Issue 71: pdfsizeopt gets __main__.PdfXrefStreamError: duplicate obj 5
Status:  Fixed
Owner:
Closed:  Oct 2012
Reported by william.bader@gmail.com, Oct 12, 2012
Someone sent me a PDF that fails with the sequence below.  I pulled pdfsizeopt.py from svn today, 12 Oct 2012.  From other debug code, the multiply defined object seems to be /ID.  The file also seems to have a stream with no objects.  I promised not to post the file.  I have attached patches that might help if anyone else has this problem.
William

$ python pdfsizeopt.py 17MB.pdf 
info: This is pdfsizeopt.py- rUNKNOWN size=315256.
info: using Java for Multivalent: /usr/bin/java
info: loading PDF from: 17MB.pdf
info: loaded PDF of 16900425 bytes
info: using Ghostscript gs: GPL Ghostscript 9.06 (2012-08-08)
info: decompressing 40 bytes with Ghostscript /Filter/FlateDecode/DecodeParms <</Columns 5/Predictor 12>>
info: decompressing 9536 bytes with Ghostscript /Filter/FlateDecode/DecodeParms <</Columns 6/Predictor 12>>
Traceback (most recent call last):
  File "pdfsizeopt.py-", line 7831, in <module>
    main(sys.argv)
  File "pdfsizeopt.py-", line 7793, in main
    ).Load(file_name)
  File "pdfsizeopt.py-", line 3463, in Load
    data, do_ignore_generation_numbers=self.do_ignore_generation_numbers)
  File "pdfsizeopt.py-", line 3805, in ParseUsingXref
    xref_ofs, xref_obj_num, xref_generation)
  File "pdfsizeopt.py-", line 3640, in ParseUsingXrefStream
    raise PdfXrefStreamError('duplicate obj %d' % obj_num)
__main__.PdfXrefStreamError: duplicate obj 5

pdfsizeopt-12oct12.pat
4.2 KB   View   Download
Oct 12, 2012
Project Member #1 pts...@gmail.com
Thank you for the bug report and the patch.

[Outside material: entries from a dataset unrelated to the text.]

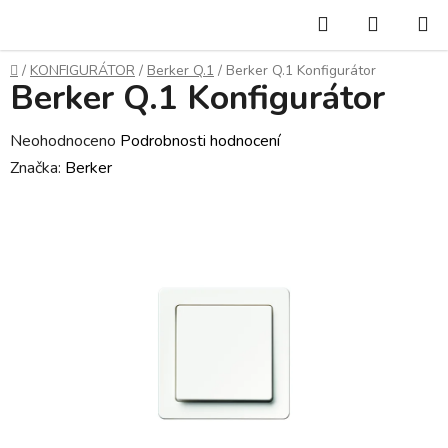
Přejít
Hledat
NÁKUP
na
KOŠÍK
obsah
Domů
/
KONFIGURÁTOR
/
Berker Q.1
/
Berker Q.1 Konfigurátor
Berker Q.1 Konfigurátor
Průměrné
Neohodnoceno
Podrobnosti hodnocení
hodnocení
Značka:
Berker
produktu
je
0,0
z
5
hvězdiček.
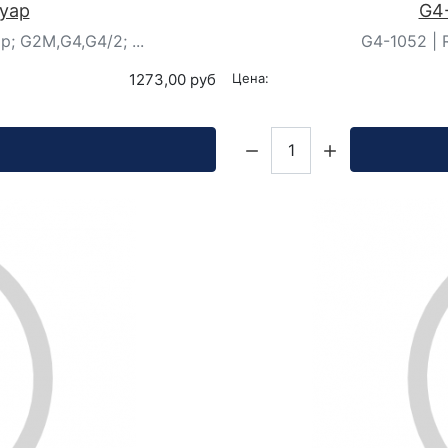
суар
G4-
p; G2M,G4,G4/2; ...
G4-1052 | R
1273,00 руб
Цена:
Кол-во:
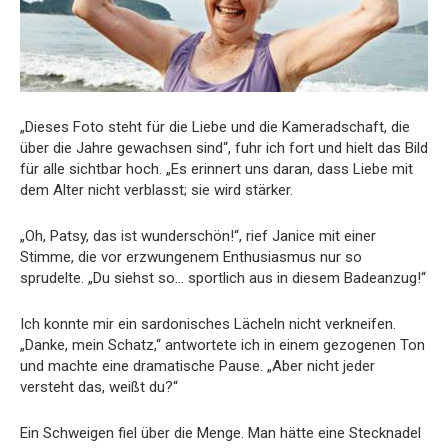
„Dieses Foto steht für die Liebe und die Kameradschaft, die
über die Jahre gewachsen sind“, fuhr ich fort und hielt das Bild
für alle sichtbar hoch. „Es erinnert uns daran, dass Liebe mit
dem Alter nicht verblasst; sie wird stärker.
„Oh, Patsy, das ist wunderschön!“, rief Janice mit einer
Stimme, die vor erzwungenem Enthusiasmus nur so
sprudelte. „Du siehst so… sportlich aus in diesem Badeanzug!“
Ich konnte mir ein sardonisches Lächeln nicht verkneifen.
„Danke, mein Schatz,“ antwortete ich in einem gezogenen Ton
und machte eine dramatische Pause. „Aber nicht jeder
versteht das, weißt du?“
Ein Schweigen fiel über die Menge. Man hätte eine Stecknadel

I'm hesitating to accept the patch, because it makes pdfsizeopt too permissive, and I don't want to pdfsizeopt to accept certain kinds of incorrect PDFs. It would help a lot if you could post an example PDF which you think pdfsizeopt should accept.
Labels: -Priority-High Priority-Medium
Oct 12, 2012
#2 william.bader@gmail.com
Thanks for looking at the patch.  The person who sent me the file saw my name in some patches.  I suggested that he send the file to you.  In any case, I am attaching a new patch that is more careful.  In one of the places, instead of allowing any duplicate, it permits only /ID.  In the other places, instead of continuing silently, it prints a warning to stderr similar the the message that it used to raise.
I have a log below that shows the warnings.  If you want, if you send me a patch that prints more information, I can run it and let you know what happens.
The file has Creator "Adobe Acrobat 8.1 Combine Files", Producer "Acrobat 9.3.1", Optimized "no", PDF version "1.6".

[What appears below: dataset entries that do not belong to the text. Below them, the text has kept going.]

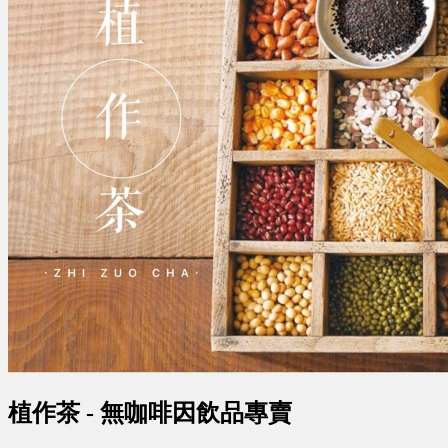
植作茶 - 無咖啡因飲品專賣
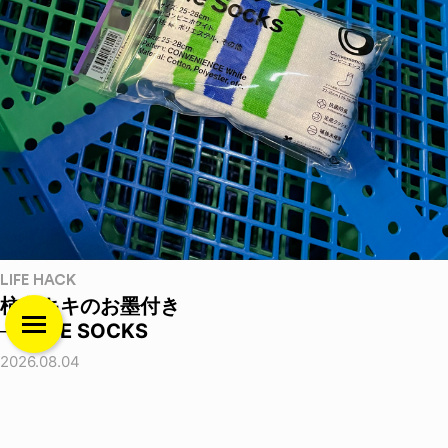
LIFE HACK
柿谷キキのお墨付き
──LINE SOCKS
2026.08.04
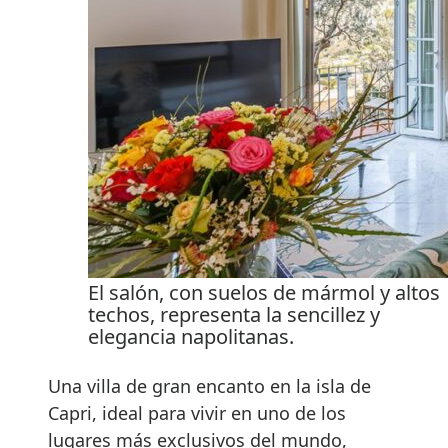
El salón, con suelos de mármol y altos
techos, representa la sencillez y
elegancia napolitanas.
Una villa de gran encanto en la isla de
Capri, ideal para vivir en uno de los
lugares más exclusivos del mundo,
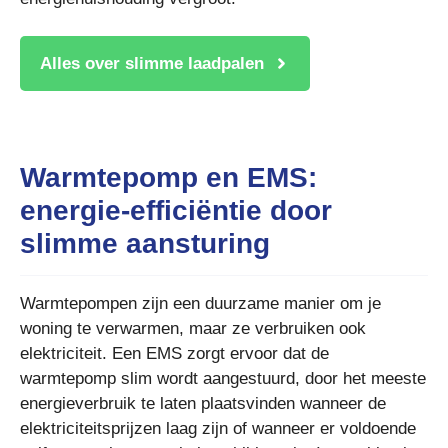
Alles over slimme laadpalen
Warmtepomp en EMS:
energie-efficiëntie door
slimme aansturing
Warmtepompen zijn een duurzame manier om je
woning te verwarmen, maar ze verbruiken ook
elektriciteit. Een EMS zorgt ervoor dat de
warmtepomp slim wordt aangestuurd, door het meeste
energieverbruik te laten plaatsvinden wanneer de
elektriciteitsprijzen laag zijn of wanneer er voldoende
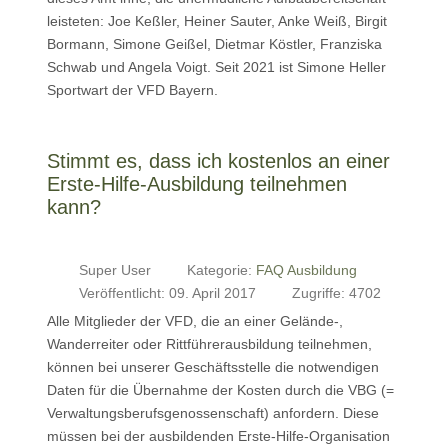
leisteten: Joe Keßler, Heiner Sauter, Anke Weiß, Birgit
Bormann, Simone Geißel, Dietmar Köstler, Franziska
Schwab und Angela Voigt. Seit 2021 ist Simone Heller
Sportwart der VFD Bayern.
Stimmt es, dass ich kostenlos an einer
Erste-Hilfe-Ausbildung teilnehmen
kann?
Super User
Kategorie:
FAQ Ausbildung
Veröffentlicht: 09. April 2017
Zugriffe: 4702
Alle Mitglieder der VFD, die an einer Gelände-,
Wanderreiter oder Rittführerausbildung teilnehmen,
können bei unserer Geschäftsstelle die notwendigen
Daten für die Übernahme der Kosten durch die VBG (=
Verwaltungsberufsgenossenschaft) anfordern. Diese
müssen bei der ausbildenden Erste-Hilfe-Organisation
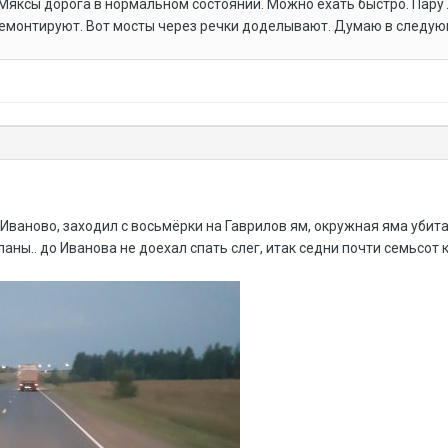
 Мяксы дорога в нормальном состоянии. Можно ехать быстро. Пару
ремонтируют. Вот мосты через речки доделывают. Думаю в следующ
Иваново, заходил с восьмёрки на Гаврилов ям, окружная яма убита
аны.. до Иванова не доехал спать слег, итак седни почти семьсот к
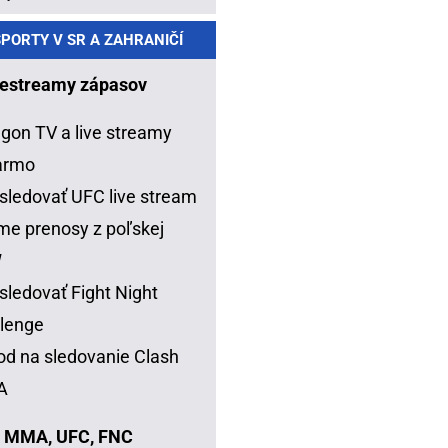
PORTY V SR A ZAHRANIČÍ
estreamy zápasov
gon TV a live streamy
armo
sledovať UFC live stream
me prenosy z poľskej
W
sledovať Fight Night
lenge
d na sledovanie Clash
A
 MMA, UFC, FNC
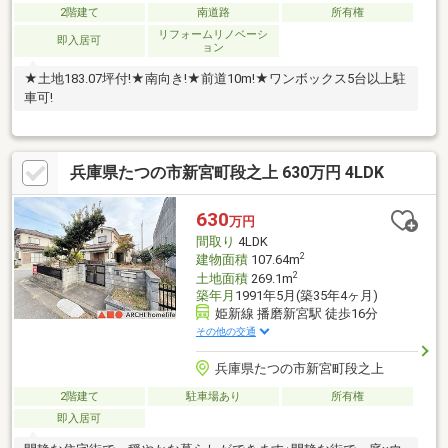
2階建て
南道路
所有権
リフォームリノベーシ
即入居可
ョン
★土地183.07坪付!★南向き!★前道10m!★ワンボックス5台以上駐
車可!
兵庫県たつの市新宮町段之上 630万円 4LDK
630
万円
間取り
4LDK
2
建物面積
107.64m
2
土地面積
269.1m
築年月
1991年5月(築35年4ヶ月)
姫新線 播磨新宮駅 徒歩16分
その他の交通
兵庫県たつの市新宮町段之上
2階建て
駐車場あり
所有権
即入居可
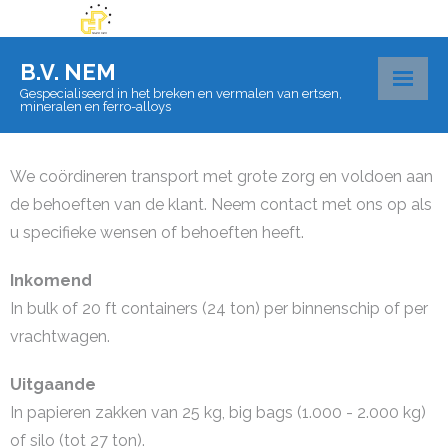
B.V. NEM
Gespecialiseerd in het breken en vermalen van ertsen,
mineralen en ferro-alloys
Over BV Nem
We coördineren transport met grote zorg en voldoen aan
Materialen
de behoeften van de klant. Neem contact met ons op als
u specifieke wensen of behoeften heeft.
Certificaten
Inkomend
Laboratorium
In bulk of 20 ft containers (24 ton) per binnenschip of per
Logistiek
vrachtwagen.
Contact
Uitgaande
In papieren zakken van 25 kg, big bags (1.000 - 2.000 kg)
of silo (tot 27 ton).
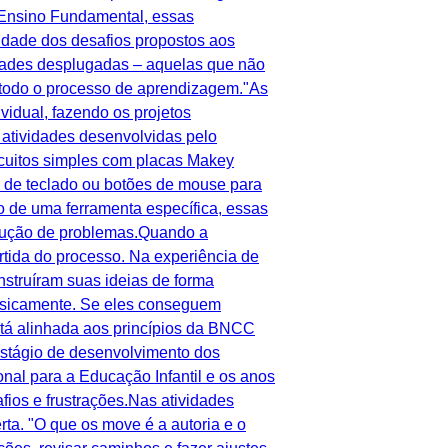
o Ensino Fundamental, essas
idade dos desafios propostos aos
idades desplugadas – aquelas que não
 todo o processo de aprendizagem."As
idual, fazendo os projetos
 atividades desenvolvidas pelo
rcuitos simples com placas Makey
as de teclado ou botões de mouse para
o de uma ferramenta específica, essas
solução de problemas.Quando a
rtida do processo. Na experiência de
nstruíram suas ideias de forma
 fisicamente. Se eles conseguem
stá alinhada aos princípios da BNCC
estágio de desenvolvimento dos
nal para a Educação Infantil e os anos
ios e frustrações.Nas atividades
ta. "O que os move é a autoria e o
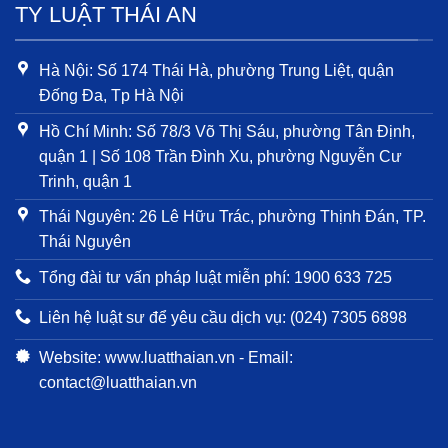
TY LUẬT THÁI AN
Hà Nội: Số 174 Thái Hà, phường Trung Liệt, quận
Đống Đa, Tp Hà Nội
Hồ Chí Minh: Số 78/3 Võ Thị Sáu, phường Tân Định,
quận 1 | Số 108 Trần Đình Xu, phường Nguyễn Cư
Trinh, quận 1
Thái Nguyên: 26 Lê Hữu Trác, phường Thịnh Đán, TP.
Thái Nguyên
Tổng đài tư vấn pháp luật miễn phí: 1900 633 725
Liên hệ luật sư để yêu cầu dịch vụ: (024) 7305 6898
Website: www.luatthaian.vn - Email:
contact@luatthaian.vn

Object 5 starts <</ArtBox[42.5197 42.5197 496.063 722.834]
Object 6 starts <</Filter/FlateDecode/Length 619>>stream
Object 3251 starts <</Length 3645/Subtype/XML/Type/Metadata>>stream endstream
Object 11017 starts <</Author(Client1)/CreationDate(D:20120910153803+02'00')/Creator(Adobe Acrobat 8.1 Combine Files)
and another object has stream with /Info 11017 0 R.

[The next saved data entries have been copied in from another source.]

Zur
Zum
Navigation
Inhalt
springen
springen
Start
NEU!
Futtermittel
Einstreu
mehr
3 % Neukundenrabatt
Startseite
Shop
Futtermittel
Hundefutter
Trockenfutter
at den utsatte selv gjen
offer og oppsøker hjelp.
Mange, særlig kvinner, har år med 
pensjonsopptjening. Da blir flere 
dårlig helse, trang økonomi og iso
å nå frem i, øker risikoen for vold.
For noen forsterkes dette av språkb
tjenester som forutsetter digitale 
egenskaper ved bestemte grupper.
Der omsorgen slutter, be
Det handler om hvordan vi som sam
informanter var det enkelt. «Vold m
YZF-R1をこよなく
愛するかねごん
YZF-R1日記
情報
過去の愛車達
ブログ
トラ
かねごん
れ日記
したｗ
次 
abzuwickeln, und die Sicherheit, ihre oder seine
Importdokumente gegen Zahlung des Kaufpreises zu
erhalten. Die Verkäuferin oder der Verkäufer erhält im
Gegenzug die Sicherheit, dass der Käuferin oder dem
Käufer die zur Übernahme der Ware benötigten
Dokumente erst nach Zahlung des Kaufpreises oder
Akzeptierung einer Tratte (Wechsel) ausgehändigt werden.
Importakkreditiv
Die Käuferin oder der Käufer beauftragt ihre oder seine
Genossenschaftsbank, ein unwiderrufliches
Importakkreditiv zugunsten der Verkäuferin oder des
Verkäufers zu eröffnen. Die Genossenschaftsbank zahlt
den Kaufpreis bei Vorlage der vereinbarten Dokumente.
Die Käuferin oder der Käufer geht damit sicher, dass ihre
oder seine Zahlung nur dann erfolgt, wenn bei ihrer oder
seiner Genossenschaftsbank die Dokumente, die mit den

info: This is pdfsizeopt.py rUNKNOWN size=315564.
info: using Java for Multivalent: /usr/bin/java
info: loading PDF from: 17MB.pdf
info: loaded PDF of 16900425 bytes
info: using Ghostscript gs: GPL Ghostscript 9.06 (2012-08-08)
info: decompressing 40 bytes with Ghostscript /Filter/FlateDecode/DecodeParms <</Columns 5/Predictor 12>>
info: decompressing 9536 bytes with Ghostscript /Filter/FlateDecode/DecodeParms <</Columns 6/Predictor 12>>
warning: duplicate obj 5 in xref stream
warning: duplicate obj 6 in xref stream
warning: duplicate obj 3251 in xref stream
warning: duplicate obj 11017 in xref stream
warning: duplicate /ID in xref streams
info: found 11039 obj offsets and 364 obj streams in xref stream
warning: missing offset for xref stream obj 11408
warning: missing xref obj stream 11406
warning: missing xref obj stream 11407
info: separated to 10676 objs + xref + trailer
info: found 0 Type1 fonts loaded
info: found 34 Type1C fonts loaded
info: writing Type1CParser (73664 font bytes) to: pso.conv.parse.tmp.ps
info: executing Type1CParser with Ghostscript: gs -q -dNOPAUSE -dBATCH -sDEVICE=nullpage -sDataFile=pso.conv.parsedata.tmp.ps -f pso.conv.parse.tmp.ps
Type1CParser: using interpreter GPL Ghostscript 906 20120808
Type1CParser: all OK

pdfsizeopt-20121012.pat
1.9 KB   View   Download
Oct 13, 2012
Project Member #3 pts...@gmail.com
Thank you very much for the modified and restricted patch.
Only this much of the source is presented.